Work required
From the line that contains "Maintenance" to the last line of the records below, retype each line exactly; leave out everything else.

Exercise input

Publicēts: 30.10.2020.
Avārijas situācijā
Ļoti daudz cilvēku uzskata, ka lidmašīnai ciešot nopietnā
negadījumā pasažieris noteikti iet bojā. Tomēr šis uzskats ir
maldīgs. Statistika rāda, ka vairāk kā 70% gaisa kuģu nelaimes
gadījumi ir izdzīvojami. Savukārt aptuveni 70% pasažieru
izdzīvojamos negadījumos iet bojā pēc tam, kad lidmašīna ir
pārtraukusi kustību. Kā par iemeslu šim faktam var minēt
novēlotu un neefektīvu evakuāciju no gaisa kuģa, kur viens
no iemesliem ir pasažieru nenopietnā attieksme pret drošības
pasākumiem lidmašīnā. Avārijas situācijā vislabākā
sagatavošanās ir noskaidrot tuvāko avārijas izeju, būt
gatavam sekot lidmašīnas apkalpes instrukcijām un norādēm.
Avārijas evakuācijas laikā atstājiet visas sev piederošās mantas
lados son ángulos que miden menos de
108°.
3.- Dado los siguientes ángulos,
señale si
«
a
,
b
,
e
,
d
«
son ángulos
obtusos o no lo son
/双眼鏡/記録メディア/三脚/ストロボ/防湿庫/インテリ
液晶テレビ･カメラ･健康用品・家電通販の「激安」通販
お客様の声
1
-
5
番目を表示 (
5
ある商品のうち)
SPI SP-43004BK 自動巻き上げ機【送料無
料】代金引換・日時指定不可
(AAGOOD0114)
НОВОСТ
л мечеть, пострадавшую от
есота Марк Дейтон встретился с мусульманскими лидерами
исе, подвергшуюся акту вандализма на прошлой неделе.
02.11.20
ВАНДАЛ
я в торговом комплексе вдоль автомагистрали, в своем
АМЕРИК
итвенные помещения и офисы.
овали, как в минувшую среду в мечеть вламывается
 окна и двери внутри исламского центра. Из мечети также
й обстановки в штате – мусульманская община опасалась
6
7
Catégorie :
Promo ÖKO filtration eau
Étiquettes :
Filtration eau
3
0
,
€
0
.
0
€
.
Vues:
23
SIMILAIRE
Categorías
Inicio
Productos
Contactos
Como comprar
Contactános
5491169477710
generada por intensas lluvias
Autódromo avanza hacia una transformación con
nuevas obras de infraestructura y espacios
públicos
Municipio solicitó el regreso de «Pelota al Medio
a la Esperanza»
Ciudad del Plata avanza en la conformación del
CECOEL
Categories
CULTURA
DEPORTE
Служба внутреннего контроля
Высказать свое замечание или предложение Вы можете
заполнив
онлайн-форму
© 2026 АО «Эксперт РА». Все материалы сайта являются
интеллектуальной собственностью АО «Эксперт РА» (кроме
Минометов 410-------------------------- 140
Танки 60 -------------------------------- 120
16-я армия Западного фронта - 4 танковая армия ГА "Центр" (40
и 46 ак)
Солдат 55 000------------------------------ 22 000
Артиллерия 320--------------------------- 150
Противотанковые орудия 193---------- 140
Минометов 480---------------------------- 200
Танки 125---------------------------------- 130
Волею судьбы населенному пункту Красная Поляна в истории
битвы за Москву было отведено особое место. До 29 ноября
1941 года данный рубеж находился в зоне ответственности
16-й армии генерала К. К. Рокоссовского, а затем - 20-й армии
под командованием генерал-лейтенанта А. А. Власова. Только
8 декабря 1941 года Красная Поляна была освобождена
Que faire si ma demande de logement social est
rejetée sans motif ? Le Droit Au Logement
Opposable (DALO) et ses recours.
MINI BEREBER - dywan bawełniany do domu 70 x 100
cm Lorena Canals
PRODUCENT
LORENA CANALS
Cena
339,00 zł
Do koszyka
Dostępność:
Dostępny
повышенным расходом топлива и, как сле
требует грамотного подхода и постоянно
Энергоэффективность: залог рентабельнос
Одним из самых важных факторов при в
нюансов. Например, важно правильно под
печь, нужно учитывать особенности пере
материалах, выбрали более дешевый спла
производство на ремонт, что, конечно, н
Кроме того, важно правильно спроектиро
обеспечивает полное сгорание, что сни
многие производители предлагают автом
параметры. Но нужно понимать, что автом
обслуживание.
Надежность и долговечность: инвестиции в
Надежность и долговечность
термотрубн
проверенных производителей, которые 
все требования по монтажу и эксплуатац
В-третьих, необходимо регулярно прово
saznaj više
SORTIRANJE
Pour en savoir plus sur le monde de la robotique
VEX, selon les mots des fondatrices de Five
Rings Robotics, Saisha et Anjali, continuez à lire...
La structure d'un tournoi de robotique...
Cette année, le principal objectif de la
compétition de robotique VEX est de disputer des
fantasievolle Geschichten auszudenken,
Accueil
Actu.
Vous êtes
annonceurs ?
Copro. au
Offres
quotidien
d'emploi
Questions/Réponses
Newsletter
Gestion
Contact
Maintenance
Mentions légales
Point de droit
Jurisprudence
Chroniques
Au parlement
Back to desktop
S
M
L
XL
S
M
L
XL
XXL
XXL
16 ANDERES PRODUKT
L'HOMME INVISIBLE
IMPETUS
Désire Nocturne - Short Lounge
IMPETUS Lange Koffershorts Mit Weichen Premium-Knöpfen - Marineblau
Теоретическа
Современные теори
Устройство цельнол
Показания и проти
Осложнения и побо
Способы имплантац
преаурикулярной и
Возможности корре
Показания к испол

Written reply
Maintenance
Mentions légales
Point de droit
Jurisprudence
Chroniques
Au parlement
Back to desktop
S
M
L
XL
S
M
L
XL
XXL
XXL
16 ANDERES PRODUKT
L'HOMME INVISIBLE
IMPETUS
Désire Nocturne - Short Lounge
IMPETUS Lange Koffershorts Mit Weichen Premium-Knöpfen - Marineblau
Теоретическа
Современные теори
Устройство цельнол
Показания и проти
Осложнения и побо
Способы имплантац
преаурикулярной и
Возможности корре
Показания к испол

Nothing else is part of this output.